» **THE RECORDS**
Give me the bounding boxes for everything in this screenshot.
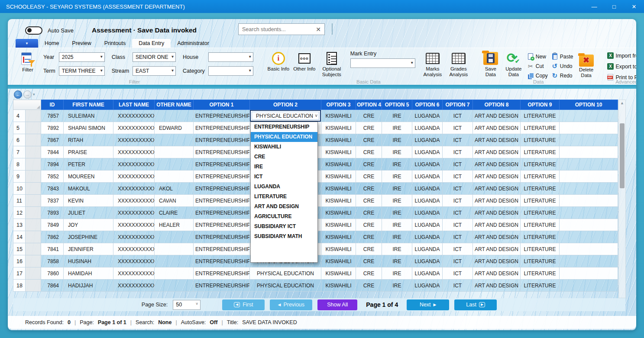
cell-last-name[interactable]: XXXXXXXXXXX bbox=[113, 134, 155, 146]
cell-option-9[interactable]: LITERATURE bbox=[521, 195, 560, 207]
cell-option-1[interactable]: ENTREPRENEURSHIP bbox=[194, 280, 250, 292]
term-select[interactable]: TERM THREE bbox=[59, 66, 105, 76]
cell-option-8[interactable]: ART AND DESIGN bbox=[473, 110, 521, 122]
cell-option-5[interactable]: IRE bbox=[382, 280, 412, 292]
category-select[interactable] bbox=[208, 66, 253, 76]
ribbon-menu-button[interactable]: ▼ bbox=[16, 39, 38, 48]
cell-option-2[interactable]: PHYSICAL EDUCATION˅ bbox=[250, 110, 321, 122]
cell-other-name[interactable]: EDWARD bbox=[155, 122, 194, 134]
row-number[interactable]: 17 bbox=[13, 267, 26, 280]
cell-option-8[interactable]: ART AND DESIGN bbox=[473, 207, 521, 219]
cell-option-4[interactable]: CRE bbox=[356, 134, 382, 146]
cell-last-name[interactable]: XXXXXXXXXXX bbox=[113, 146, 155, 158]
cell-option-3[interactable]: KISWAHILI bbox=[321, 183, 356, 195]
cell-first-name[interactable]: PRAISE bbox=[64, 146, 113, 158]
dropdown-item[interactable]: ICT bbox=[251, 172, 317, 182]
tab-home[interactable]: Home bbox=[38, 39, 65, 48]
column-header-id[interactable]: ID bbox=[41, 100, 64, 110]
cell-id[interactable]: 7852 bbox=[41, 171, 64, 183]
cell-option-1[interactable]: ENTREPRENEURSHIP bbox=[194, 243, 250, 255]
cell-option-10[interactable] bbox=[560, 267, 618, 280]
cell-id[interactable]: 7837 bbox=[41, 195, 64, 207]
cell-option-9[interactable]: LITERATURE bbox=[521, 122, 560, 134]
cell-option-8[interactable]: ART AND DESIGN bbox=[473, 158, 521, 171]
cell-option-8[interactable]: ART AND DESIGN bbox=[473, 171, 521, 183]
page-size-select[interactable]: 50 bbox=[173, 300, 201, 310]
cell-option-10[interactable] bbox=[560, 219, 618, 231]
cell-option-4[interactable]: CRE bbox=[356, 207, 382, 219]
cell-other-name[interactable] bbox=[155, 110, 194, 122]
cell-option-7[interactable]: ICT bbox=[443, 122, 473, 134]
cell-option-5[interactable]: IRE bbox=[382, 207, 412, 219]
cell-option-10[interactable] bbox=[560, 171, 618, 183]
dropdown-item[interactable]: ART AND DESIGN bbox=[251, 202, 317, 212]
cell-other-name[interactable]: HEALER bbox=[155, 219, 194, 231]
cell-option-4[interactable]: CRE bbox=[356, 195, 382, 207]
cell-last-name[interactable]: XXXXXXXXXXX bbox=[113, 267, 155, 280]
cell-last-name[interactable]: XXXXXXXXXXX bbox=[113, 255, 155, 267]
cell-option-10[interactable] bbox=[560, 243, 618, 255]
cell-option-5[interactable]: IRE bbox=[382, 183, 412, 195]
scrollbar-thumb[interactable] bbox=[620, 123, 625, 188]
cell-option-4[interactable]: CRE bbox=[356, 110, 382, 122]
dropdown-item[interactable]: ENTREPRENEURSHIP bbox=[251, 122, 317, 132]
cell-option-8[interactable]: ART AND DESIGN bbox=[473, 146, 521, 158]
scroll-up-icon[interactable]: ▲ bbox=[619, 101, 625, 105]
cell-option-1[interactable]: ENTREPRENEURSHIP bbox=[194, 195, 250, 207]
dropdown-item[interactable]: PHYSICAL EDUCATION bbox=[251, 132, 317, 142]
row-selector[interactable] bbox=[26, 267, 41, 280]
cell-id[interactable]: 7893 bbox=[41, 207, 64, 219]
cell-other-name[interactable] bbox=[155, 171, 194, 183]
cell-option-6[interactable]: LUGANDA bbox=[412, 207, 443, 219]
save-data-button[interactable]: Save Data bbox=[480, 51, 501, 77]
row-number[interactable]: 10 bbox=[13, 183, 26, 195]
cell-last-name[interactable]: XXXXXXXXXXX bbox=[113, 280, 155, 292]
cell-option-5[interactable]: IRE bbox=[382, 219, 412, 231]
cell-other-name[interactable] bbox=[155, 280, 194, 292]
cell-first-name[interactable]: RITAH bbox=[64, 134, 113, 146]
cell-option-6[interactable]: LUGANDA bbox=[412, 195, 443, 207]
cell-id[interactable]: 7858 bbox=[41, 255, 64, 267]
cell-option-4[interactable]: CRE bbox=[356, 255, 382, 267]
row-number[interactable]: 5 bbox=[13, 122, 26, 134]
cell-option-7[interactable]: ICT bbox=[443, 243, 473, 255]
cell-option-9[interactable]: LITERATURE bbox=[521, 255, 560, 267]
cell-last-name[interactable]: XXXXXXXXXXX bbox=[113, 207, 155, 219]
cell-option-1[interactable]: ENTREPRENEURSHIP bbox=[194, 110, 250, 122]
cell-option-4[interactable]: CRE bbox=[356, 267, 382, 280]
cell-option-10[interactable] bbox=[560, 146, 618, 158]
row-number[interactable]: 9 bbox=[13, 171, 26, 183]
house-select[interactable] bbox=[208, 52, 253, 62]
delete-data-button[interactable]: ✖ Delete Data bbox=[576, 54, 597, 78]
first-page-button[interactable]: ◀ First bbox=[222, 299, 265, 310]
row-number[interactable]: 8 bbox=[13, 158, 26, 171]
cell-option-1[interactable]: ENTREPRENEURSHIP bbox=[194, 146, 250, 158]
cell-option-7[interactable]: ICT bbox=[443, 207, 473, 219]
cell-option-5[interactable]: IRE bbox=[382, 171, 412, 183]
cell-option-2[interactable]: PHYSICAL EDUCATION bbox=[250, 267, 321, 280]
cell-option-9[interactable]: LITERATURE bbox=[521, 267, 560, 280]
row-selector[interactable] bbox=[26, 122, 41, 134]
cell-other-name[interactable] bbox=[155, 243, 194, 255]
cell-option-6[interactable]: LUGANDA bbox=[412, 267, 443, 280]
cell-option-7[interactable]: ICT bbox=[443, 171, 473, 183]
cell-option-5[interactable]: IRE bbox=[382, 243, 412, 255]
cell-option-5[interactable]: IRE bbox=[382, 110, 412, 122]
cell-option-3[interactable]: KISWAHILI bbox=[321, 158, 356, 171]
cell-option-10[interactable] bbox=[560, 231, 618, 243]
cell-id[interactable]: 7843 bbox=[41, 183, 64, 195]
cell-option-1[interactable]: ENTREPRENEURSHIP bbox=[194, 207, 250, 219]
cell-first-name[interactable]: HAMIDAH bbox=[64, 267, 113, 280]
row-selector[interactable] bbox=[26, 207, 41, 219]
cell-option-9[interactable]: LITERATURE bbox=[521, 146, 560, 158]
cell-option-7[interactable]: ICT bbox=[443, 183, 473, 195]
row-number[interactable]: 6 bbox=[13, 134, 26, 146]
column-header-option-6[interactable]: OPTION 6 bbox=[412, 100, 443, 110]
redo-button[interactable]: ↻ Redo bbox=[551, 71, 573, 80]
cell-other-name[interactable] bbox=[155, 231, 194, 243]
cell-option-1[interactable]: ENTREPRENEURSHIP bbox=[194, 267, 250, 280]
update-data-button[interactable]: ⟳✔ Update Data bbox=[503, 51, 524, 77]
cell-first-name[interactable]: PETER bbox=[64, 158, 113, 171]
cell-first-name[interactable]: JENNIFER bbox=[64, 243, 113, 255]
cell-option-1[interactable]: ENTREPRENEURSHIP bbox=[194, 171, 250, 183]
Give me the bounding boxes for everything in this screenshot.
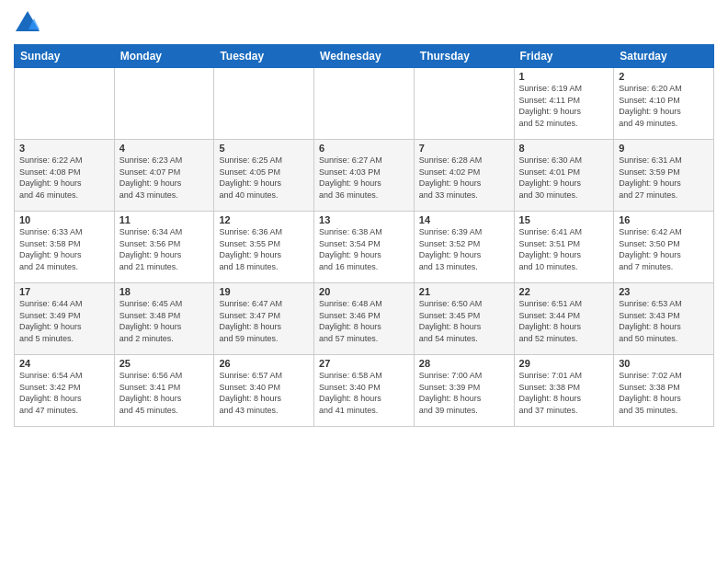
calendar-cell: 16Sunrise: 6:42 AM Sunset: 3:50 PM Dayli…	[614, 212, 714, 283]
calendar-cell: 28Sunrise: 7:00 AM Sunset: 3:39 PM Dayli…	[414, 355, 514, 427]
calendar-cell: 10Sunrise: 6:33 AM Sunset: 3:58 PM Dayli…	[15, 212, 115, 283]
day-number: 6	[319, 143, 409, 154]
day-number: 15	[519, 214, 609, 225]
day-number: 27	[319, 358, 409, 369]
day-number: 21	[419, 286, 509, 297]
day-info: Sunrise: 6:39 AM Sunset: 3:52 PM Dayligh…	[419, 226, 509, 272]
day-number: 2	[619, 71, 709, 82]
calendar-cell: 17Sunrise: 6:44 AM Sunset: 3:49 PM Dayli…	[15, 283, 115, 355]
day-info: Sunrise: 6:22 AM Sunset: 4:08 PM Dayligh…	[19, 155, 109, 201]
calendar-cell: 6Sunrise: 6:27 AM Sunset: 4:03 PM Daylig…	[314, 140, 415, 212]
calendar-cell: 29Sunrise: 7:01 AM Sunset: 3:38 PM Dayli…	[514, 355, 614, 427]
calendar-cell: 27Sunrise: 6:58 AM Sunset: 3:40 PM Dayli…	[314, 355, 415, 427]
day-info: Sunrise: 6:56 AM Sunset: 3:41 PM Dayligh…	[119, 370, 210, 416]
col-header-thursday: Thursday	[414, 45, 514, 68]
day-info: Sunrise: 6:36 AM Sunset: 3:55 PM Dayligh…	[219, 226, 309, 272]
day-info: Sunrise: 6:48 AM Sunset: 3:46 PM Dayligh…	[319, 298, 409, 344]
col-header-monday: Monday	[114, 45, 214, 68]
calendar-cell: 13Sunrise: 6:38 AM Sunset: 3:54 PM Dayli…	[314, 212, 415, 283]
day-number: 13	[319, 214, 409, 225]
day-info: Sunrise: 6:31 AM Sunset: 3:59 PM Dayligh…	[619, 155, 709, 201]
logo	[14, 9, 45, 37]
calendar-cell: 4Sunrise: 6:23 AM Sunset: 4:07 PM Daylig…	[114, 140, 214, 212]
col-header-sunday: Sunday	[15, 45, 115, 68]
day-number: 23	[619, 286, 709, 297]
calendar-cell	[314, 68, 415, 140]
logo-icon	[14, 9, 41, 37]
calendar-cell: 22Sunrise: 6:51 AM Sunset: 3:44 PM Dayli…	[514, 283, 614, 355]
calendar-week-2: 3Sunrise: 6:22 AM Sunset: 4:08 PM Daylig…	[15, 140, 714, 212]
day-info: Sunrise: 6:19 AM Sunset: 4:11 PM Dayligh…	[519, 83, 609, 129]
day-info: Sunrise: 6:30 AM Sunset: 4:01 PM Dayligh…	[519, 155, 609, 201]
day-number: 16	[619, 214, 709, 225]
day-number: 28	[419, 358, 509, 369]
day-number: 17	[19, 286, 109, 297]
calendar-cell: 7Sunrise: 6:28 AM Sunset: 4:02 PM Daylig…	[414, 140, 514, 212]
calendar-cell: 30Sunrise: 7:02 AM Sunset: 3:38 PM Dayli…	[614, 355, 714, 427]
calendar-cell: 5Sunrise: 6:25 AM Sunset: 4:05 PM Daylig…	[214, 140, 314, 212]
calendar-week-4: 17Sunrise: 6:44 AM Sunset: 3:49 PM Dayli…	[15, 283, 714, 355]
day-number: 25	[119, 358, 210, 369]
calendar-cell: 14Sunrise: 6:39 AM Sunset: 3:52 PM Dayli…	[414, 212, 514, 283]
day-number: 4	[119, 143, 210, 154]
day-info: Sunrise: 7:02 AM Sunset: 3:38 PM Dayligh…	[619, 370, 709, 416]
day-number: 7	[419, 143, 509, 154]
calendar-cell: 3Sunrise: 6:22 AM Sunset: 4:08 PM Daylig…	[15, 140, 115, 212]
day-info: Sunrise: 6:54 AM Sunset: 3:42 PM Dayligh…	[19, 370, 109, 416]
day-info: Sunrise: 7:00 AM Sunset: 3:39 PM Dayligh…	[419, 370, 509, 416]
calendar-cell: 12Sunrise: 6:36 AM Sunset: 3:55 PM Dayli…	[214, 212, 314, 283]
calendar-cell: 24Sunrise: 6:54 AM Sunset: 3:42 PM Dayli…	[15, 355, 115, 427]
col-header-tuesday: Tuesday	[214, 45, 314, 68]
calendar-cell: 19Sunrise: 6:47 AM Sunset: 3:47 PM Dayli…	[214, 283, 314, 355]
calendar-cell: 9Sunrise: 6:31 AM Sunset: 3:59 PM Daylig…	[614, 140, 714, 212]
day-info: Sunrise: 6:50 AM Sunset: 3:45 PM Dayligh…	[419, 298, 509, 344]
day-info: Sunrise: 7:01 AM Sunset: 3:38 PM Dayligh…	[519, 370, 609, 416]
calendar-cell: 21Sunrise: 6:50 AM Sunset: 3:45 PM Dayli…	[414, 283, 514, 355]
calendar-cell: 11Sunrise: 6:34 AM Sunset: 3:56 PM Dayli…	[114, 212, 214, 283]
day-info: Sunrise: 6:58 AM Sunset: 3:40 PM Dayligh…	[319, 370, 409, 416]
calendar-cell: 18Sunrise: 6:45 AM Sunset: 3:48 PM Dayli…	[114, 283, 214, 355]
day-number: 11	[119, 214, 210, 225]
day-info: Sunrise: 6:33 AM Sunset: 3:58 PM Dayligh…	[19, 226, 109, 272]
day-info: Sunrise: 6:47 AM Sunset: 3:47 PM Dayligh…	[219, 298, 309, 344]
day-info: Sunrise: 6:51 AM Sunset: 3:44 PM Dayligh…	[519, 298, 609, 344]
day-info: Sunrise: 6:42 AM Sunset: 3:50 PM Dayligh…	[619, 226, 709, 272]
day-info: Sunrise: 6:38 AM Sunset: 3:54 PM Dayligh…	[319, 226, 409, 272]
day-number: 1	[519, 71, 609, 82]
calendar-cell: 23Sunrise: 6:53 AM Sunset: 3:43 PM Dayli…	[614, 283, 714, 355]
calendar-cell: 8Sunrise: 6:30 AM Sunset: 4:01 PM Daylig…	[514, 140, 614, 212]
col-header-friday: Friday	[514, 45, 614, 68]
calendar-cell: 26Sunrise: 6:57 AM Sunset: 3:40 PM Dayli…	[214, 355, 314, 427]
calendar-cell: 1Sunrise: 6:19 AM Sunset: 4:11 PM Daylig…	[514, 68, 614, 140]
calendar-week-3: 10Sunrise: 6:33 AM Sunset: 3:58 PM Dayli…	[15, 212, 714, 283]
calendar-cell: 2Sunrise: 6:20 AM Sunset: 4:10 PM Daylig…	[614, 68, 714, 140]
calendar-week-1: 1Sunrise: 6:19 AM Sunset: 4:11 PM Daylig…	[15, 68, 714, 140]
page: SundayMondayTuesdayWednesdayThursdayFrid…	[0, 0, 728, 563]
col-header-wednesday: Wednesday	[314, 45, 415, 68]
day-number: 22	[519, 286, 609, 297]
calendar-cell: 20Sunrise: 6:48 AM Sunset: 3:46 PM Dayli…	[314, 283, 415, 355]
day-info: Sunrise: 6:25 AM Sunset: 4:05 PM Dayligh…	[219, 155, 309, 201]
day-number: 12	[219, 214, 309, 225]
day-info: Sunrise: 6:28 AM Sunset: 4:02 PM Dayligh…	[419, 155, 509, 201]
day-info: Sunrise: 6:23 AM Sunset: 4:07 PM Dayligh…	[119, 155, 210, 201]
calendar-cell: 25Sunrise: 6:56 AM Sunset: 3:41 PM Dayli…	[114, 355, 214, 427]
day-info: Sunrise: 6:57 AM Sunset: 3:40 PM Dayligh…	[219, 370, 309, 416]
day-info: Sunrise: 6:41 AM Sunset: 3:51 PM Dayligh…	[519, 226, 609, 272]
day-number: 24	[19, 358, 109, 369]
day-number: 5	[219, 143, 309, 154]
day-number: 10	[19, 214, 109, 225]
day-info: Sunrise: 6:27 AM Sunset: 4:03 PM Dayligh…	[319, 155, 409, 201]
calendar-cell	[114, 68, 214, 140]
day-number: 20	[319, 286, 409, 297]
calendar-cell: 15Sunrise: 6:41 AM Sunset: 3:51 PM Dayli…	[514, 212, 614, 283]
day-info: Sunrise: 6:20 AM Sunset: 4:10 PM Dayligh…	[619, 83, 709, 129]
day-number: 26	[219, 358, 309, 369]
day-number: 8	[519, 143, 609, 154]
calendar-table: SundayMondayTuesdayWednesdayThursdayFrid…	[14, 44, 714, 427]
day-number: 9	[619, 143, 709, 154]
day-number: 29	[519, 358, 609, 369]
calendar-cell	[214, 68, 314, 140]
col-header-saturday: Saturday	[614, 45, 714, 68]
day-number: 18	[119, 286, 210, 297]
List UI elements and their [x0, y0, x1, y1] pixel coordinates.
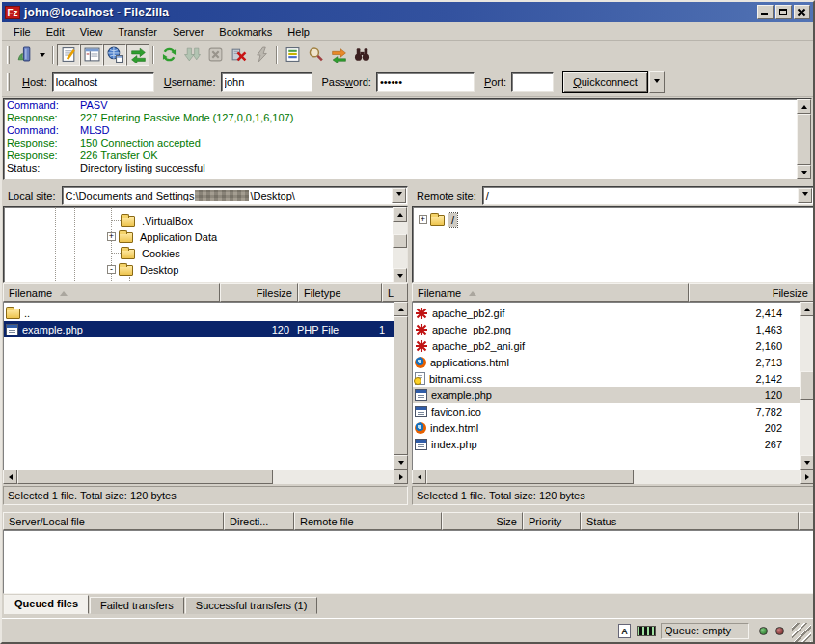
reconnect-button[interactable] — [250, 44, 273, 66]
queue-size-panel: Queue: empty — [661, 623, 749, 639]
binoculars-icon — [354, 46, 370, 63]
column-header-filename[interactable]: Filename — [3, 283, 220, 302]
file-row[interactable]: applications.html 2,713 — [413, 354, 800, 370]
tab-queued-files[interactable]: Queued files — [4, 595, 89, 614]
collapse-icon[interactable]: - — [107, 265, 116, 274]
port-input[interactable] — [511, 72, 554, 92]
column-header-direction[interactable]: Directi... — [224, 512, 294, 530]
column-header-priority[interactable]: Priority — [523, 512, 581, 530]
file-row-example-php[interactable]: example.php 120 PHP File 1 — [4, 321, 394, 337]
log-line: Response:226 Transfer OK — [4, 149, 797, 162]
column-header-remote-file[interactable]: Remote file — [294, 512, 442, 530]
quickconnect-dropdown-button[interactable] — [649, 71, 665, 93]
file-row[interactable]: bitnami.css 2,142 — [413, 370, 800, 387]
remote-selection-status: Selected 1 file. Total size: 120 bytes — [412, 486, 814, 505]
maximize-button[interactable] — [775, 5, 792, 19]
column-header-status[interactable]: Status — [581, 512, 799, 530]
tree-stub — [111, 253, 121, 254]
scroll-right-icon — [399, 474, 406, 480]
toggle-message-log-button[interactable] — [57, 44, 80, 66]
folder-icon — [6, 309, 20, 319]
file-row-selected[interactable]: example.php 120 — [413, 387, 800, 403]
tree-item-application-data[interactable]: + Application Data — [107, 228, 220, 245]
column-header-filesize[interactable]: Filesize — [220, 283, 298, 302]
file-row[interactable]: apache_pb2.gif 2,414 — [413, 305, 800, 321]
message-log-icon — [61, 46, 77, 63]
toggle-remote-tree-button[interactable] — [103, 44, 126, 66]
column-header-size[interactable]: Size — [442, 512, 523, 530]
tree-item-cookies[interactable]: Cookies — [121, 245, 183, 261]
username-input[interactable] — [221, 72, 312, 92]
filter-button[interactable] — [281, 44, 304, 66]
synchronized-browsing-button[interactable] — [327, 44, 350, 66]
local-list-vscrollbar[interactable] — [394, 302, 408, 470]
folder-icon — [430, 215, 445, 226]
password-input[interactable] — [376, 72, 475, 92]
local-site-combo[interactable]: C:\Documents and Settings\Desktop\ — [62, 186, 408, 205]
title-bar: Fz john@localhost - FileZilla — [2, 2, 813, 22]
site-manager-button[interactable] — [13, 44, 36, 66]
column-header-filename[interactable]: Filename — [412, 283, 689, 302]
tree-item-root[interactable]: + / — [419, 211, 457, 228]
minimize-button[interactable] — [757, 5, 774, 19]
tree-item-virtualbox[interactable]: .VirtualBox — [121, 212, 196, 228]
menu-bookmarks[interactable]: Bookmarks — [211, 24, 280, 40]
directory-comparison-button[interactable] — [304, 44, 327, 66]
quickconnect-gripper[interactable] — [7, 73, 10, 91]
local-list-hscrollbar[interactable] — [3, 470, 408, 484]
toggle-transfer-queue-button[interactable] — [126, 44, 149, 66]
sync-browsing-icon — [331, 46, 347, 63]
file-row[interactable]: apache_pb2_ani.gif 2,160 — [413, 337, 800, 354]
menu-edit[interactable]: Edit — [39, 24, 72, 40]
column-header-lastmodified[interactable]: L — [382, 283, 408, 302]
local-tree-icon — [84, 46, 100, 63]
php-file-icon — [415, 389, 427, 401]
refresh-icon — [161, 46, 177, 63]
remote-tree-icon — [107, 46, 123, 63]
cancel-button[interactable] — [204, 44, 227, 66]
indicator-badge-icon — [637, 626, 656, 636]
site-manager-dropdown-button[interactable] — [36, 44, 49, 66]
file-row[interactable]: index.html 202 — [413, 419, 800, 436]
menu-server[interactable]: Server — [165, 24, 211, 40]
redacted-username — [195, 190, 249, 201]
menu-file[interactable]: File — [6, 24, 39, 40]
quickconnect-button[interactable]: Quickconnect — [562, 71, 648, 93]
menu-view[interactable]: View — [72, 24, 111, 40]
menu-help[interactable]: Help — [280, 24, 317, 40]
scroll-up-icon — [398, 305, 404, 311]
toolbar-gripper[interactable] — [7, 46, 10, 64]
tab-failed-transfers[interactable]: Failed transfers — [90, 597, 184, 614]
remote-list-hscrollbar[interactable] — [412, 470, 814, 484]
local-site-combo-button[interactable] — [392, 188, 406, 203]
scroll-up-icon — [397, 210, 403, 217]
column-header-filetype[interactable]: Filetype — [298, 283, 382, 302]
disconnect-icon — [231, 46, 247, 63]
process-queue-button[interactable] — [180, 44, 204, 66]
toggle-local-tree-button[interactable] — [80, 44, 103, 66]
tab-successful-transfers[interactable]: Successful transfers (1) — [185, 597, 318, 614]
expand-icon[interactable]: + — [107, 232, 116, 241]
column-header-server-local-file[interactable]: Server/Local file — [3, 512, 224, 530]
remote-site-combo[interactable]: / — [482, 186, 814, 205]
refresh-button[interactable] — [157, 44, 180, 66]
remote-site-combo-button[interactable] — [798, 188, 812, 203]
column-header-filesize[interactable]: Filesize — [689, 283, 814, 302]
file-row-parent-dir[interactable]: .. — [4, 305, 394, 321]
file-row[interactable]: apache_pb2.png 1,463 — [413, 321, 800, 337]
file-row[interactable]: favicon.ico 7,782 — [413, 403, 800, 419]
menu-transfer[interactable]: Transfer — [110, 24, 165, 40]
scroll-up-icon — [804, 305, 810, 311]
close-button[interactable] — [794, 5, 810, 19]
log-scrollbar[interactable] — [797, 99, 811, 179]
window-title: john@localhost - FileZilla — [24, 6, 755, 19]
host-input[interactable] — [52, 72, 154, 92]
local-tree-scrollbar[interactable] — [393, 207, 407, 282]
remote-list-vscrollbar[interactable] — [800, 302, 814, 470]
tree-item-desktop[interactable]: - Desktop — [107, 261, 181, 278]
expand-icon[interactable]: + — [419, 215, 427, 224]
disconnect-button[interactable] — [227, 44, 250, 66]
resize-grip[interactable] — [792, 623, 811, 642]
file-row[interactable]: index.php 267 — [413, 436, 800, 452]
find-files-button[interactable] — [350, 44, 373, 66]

» **ASSIGNED TASK**
Please determine the number of lines in the records above that include the string "XXXXXXXXXXX", and answer with that number only.

» **PROBLEM SOLUTION**
6